Type Ib/Ic supernovae: effect of nickel mixing on the early-time color evolution and implications for the progenitors

TL;DR

This study uses radiation hydrodynamics simulations to explore how nickel mixing influences the early color evolution of Type Ib and Ic supernovae, revealing differences in progenitors and mixing strength.

Contribution

It introduces a detailed analysis of nickel mixing effects on supernova color evolution, linking observational signatures to progenitor composition and mixing levels.

Findings

Weak nickel mixing causes three-phase color evolution.

Strong nickel mixing eliminates the blueward phase.

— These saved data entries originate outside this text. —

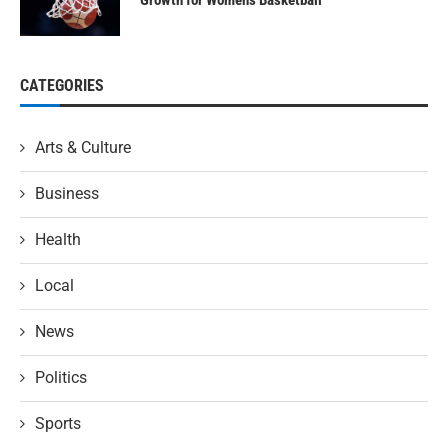
Growth for Women’s Basketball
CATEGORIES
Arts & Culture
Business
Health
Local
News
Politics
Sports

SNe Ib and Ic show signatures of differing nickel mixing levels.

Abstract

We investigate the effect of mixing of radioactive nickel ($^{56}$Ni) on the early-time color evolution of Type Ib and Ic supernovae (SNe Ib/Ic) using multi-group radiation hydrodynamics simulations. We consider both helium-rich and helium-poor progenitors. Mixing of $^{56}$Ni is parameterized using a Gaussian distribution function. We find that the early-time color evolution with a weak $^{56}$Ni mixing is characterized by three different phases: initial rapid reddening, blueward evolution due to the delayed effect of $^{56}$Ni heating, and redward evolution thereafter until the transition to the nebular phase. With a strong $^{56}$Ni mixing, the second phase disappears. We compare our models with the early-time color evolution of several SNe Ib/Ic (SN1999ex, SN 2008D, SN 2009jf, iPTF13bvn, SN 1994I, SN 2007gr, SN 2013ge, and 2017ein) and find signatures of relatively weak and strong $^{56}$Ni mixing for SNe Ib and SNe Ic, respectively. This suggests that SNe Ib progenitors are distinct from SN Ic progenitors in terms of helium content and that $^{56}$Ni mixing is generally stronger in the carbon-oxygen core and weaker in the helium-rich envelope. We conclude that the early-time color evolution is a powerful probe of $^{56}$Ni mixing in SNe Ib/Ic.